Now let me be clear before going on - this is not an endorsement of this field of research and entrepreneurship. I see the arguments for and against what I’m about to write, so the intent of this blog post is to simply talk about an emerging field that has implications for the environment. Thus, please don’t ascribe any particular opinion to me here, as I honestly don’t yet know what I think about cellular agriculture.
The idea is fairly simple. Folks are trying to figure out if they can create cell cultures in labs that they can grow into functional equivalents of foods that we eat today. While similar to some genetically modified (GM) foods that exist on the market today, the field is still different. For instance, the Impossible Burgers that you can get at many restaurants or grocery stores use GM technology and plants like soybeans to create plant-based foods that just happen to taste like their meat-equivalents. Cellular agriculture companies, on the other hand, are trying to create actual meat, by growing it in a lab instead of raising livestock.

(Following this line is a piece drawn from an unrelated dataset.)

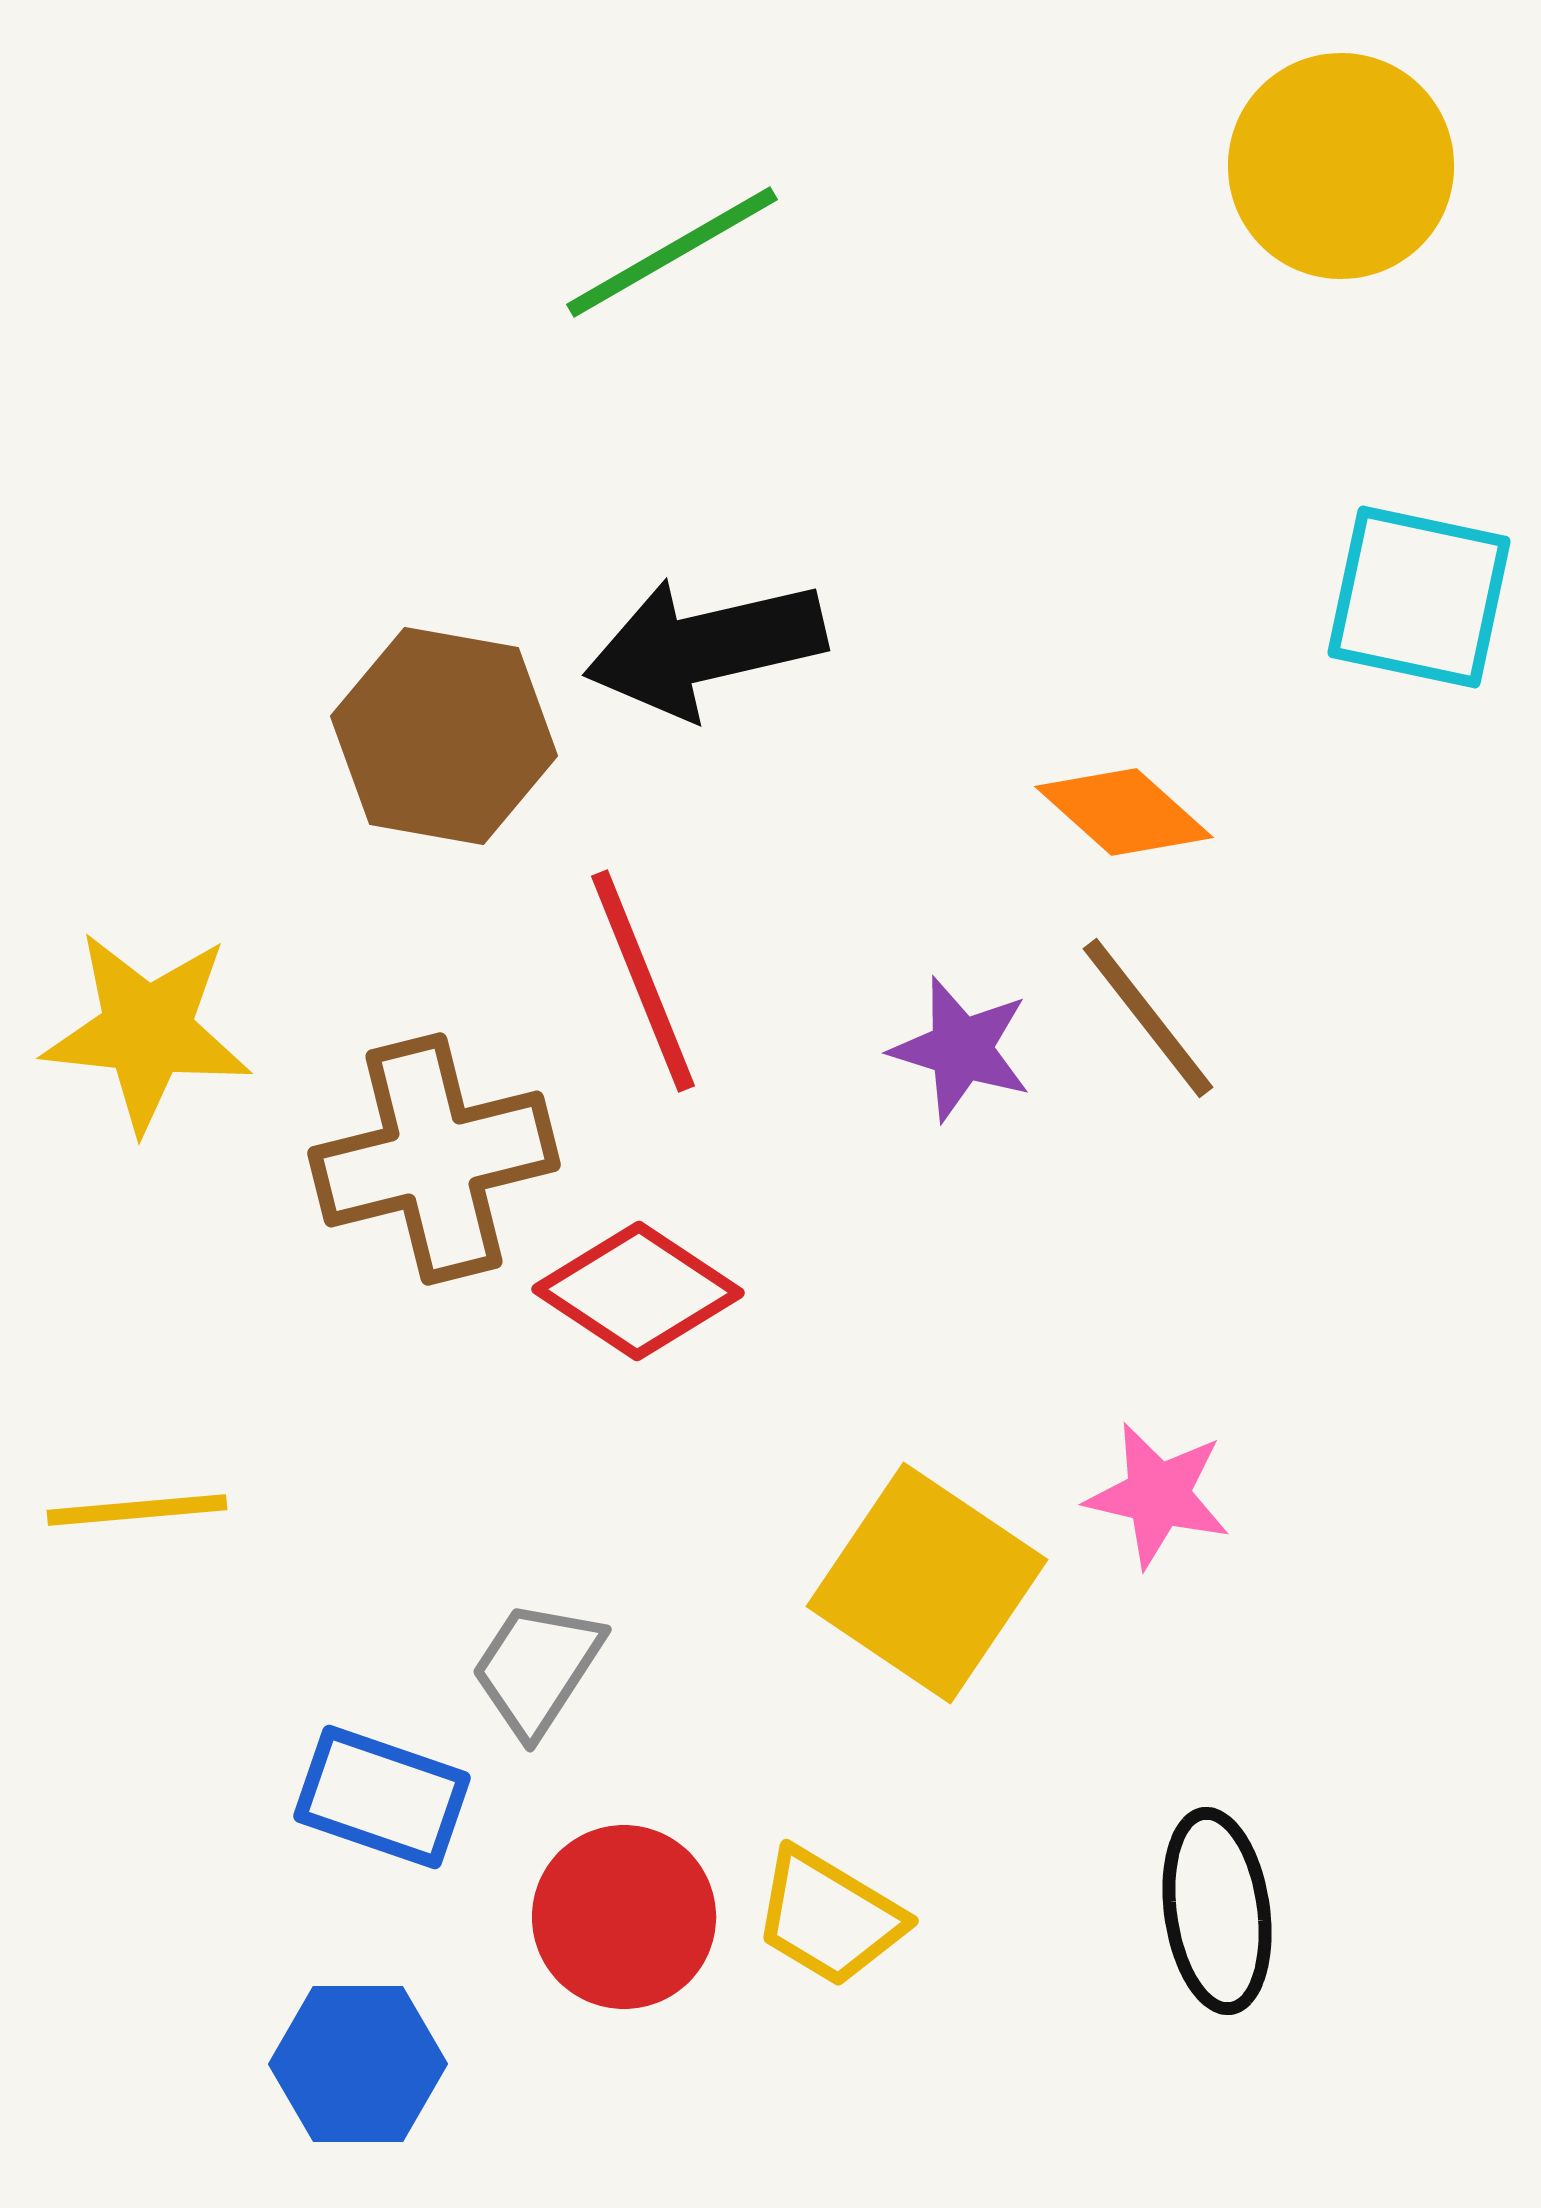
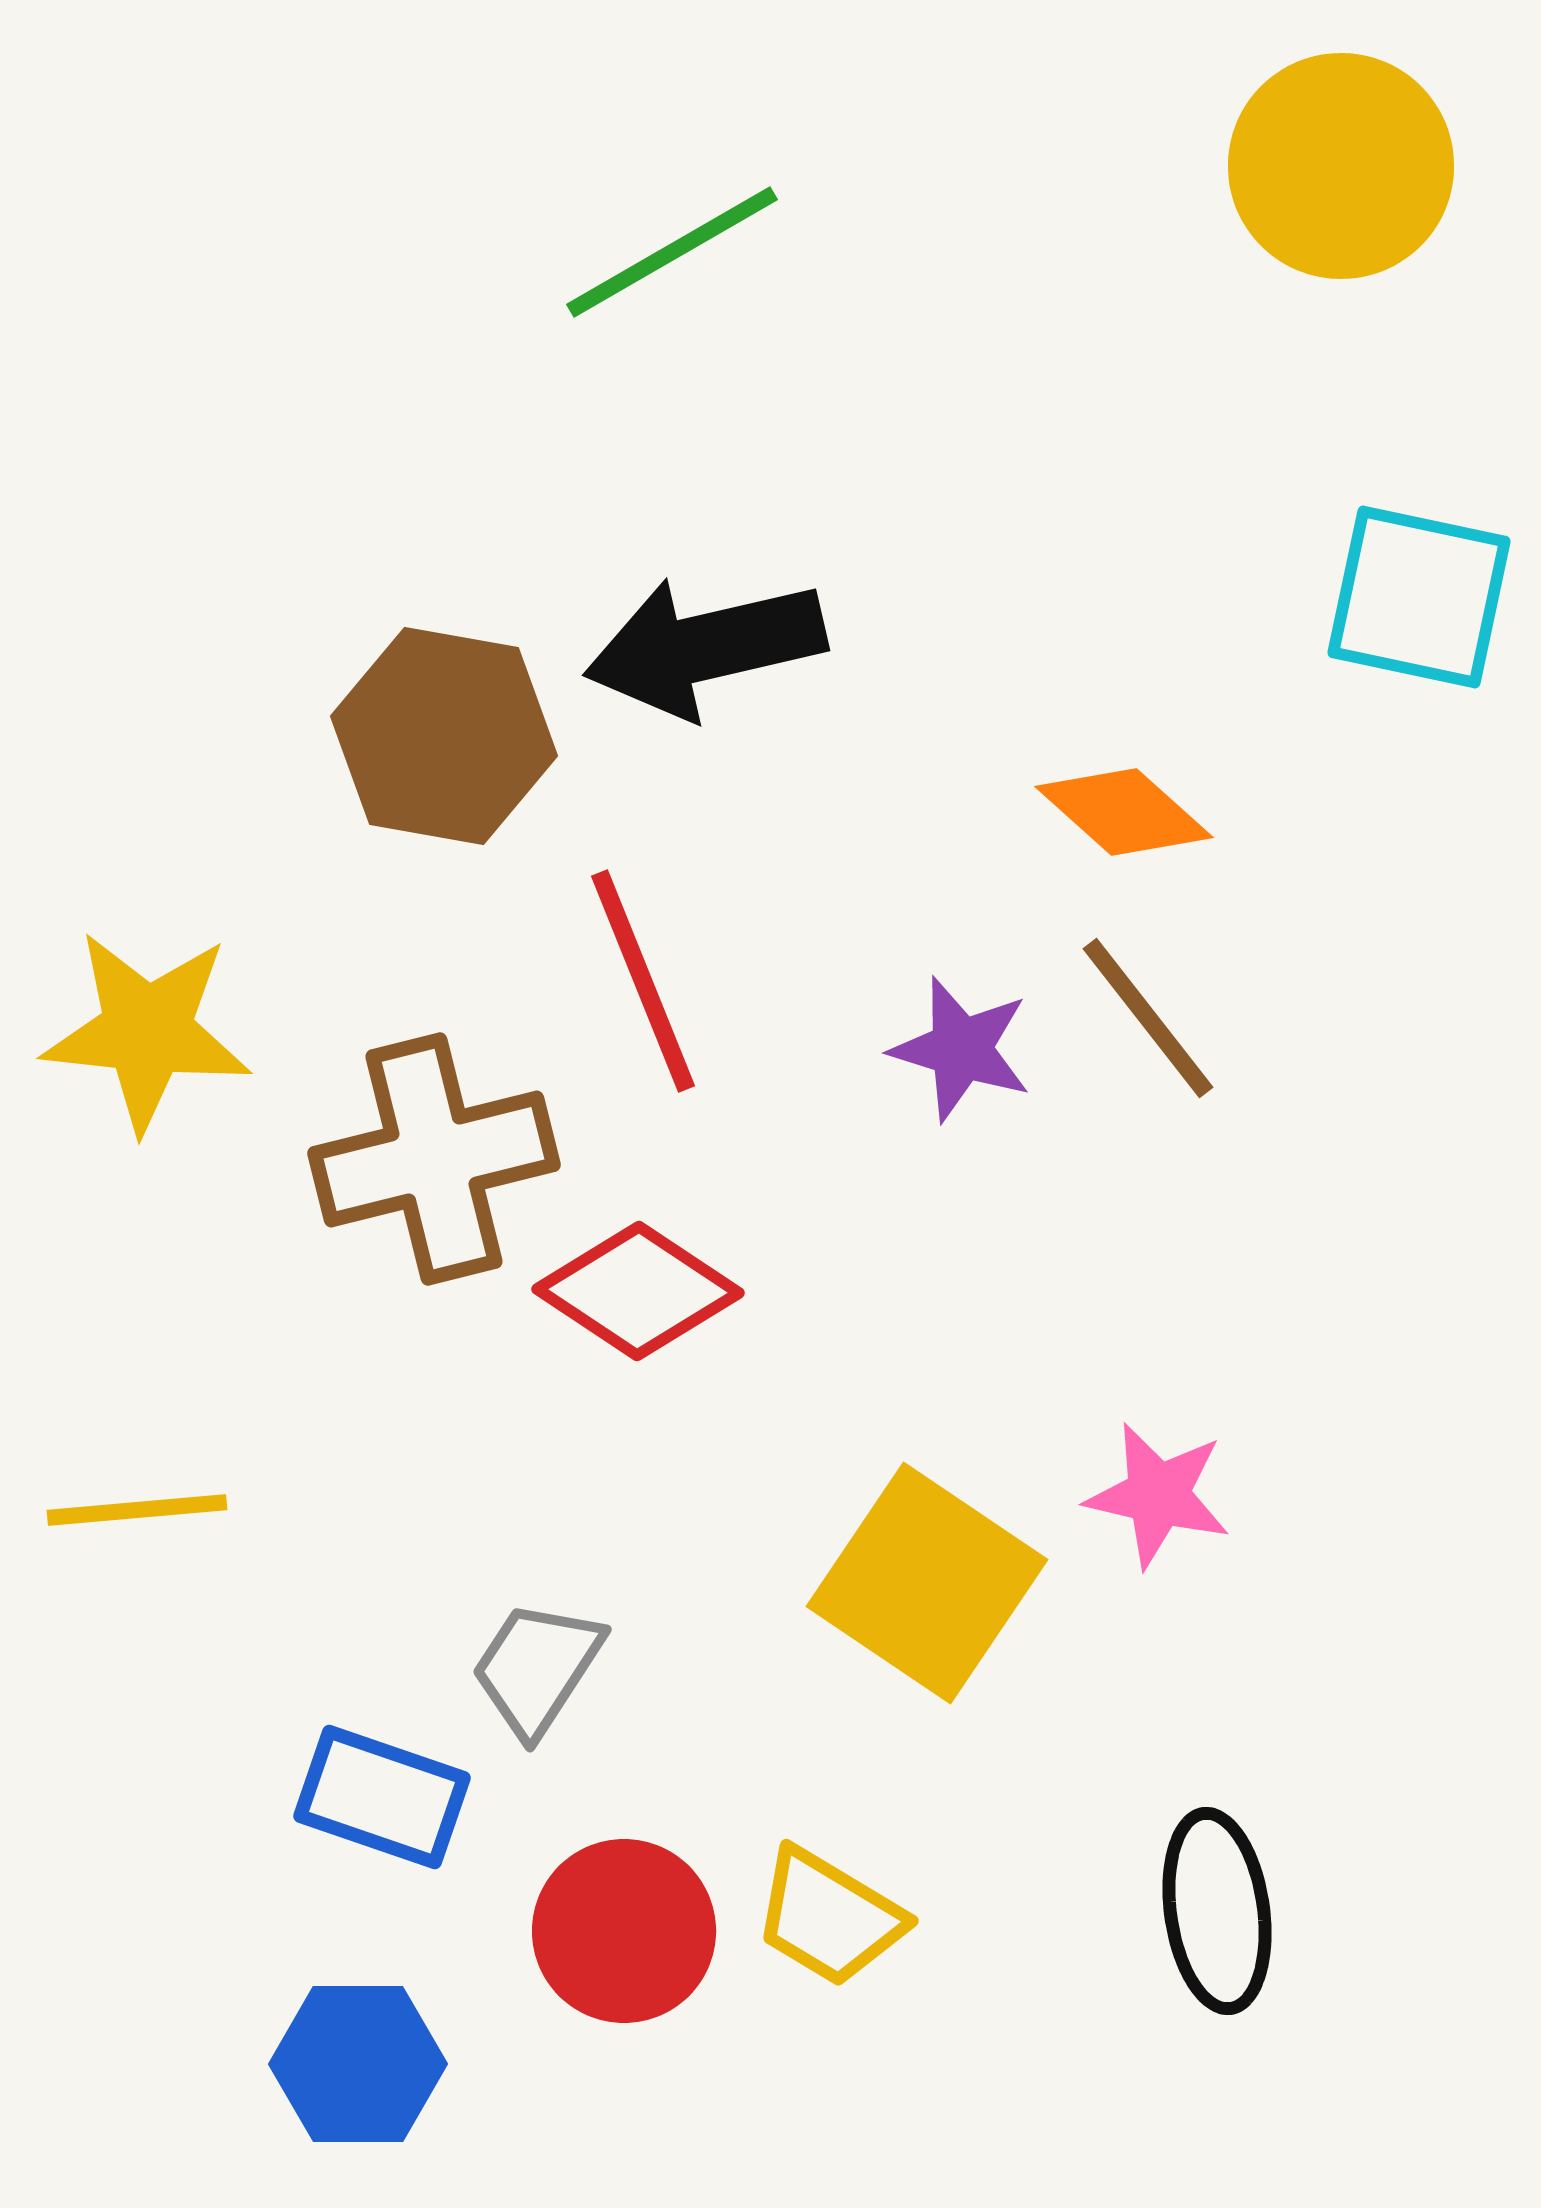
red circle: moved 14 px down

Admittedly, I’m not aware of any companies that are “there” yet, at least commercially speaking. But the economic and environmental allure makes sense. Cellular agriculture, at least in theory, would be much more resource and cost efficient than conventional agriculture (particularly when it comes to animal protein). Basically, it has the potential to get the same output (the food we want to eat) without the same scale of inputs (water, feed, fuel, etc.) that conventional agriculture requires. Environmentally, the benefits are similar - we might be able to get more food with less land use, less water use, less waste, less energy, and fewer carbon emissions.
If nothing else, it’s a field to watch. And we aren’t just talking about alternatives to meat here, as people are working on cellular agriculture for dairy, eggs, and even coffee. Sooner rather than later, we could see this form of science fiction become a reality.